DHS picks winners of big IT contract
"They've won a license to hunt. The work has to come later," said Ray Bjorklund, senior vice president at Federal Sources Inc., a McLean-based market research firm that specializes in government contracting.Soraya Correa, Homeland Security's director of procurement operations, said yesterday that the contract was intentionally divided among a large number of recipients to preserve "the element of competition throughout the program."
A separate list of small business winners will be released next month. Eagle is considered a major event in DHS contracting because the agency's IT contracts had been all over the place, managed outside of the department.

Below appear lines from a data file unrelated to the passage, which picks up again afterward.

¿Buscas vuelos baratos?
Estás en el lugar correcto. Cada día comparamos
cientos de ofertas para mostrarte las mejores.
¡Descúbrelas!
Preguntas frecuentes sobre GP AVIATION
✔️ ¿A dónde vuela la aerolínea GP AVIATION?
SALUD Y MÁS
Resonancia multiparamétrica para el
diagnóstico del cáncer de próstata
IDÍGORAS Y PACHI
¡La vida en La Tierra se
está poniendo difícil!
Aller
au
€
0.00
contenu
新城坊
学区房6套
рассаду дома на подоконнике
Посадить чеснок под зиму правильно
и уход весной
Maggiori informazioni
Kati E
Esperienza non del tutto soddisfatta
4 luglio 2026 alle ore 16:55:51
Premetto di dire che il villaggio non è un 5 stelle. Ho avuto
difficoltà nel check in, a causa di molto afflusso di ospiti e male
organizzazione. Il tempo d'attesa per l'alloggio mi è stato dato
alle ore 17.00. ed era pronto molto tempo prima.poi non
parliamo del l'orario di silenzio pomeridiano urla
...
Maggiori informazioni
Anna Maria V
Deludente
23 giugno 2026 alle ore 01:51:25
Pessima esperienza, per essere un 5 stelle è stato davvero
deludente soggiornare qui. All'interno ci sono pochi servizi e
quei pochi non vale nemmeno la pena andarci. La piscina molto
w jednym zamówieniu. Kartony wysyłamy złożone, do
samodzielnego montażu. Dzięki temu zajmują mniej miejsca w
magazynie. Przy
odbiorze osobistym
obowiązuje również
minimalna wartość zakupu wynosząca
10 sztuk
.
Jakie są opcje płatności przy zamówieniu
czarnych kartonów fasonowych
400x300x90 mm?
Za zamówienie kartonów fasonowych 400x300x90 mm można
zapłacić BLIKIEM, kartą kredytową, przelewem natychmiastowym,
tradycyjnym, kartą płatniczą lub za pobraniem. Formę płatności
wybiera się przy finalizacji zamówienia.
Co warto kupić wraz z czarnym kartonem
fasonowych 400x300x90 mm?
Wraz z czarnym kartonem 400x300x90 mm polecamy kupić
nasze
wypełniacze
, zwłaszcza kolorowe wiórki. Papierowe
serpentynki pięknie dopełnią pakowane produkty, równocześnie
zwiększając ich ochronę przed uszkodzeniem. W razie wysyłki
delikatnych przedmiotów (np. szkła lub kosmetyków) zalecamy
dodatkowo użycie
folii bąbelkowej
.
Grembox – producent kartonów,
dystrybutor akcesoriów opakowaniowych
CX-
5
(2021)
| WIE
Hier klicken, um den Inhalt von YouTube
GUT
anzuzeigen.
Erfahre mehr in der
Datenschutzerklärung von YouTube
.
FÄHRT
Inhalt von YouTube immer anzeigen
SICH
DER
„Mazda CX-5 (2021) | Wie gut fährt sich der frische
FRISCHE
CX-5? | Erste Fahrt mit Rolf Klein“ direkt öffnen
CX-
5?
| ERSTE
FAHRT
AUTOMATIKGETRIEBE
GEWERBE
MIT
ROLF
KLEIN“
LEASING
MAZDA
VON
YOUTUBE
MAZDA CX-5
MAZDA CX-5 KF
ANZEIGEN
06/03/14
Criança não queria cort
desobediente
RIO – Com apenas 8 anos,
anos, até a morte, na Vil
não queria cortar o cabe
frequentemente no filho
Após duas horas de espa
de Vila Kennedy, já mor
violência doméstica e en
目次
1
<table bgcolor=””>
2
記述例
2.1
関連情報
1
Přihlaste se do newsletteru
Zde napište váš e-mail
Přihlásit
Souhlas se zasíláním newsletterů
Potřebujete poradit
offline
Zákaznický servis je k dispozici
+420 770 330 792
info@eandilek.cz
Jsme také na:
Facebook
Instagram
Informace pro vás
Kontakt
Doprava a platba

The contract, which has been in the works for the past 18 months, will cover a wide array of information technology work, including developing infrastructure, designing software, and operating and maintaining equipment. A separate contract for hardware, which is limited to small businesses, is scheduled to be awarded later this summer.
But can DHS really handle such a massive contract? In a number of IT projects, the department hasn't exactly shined.
"The extremely large amount of money involved with these contracts, partnered with lack of oversight and quality control, is a prescription for more waste, fraud and abuse," Rep. Bennie Thompson (D-Miss.) said.
Under pressure to do competitive bidding on most projects, agencies currently favor these big contracts that establish competitors but don't actually award work. Since the big contractors are all always on these lists of winners, some wonder what the point is. "They're kind of a necessary evil," Bjorklund said. "You have to go through tens of thousands of dollars, or in some cases millions, in bid and proposal money just to have a license to hunt, but no work necessarily."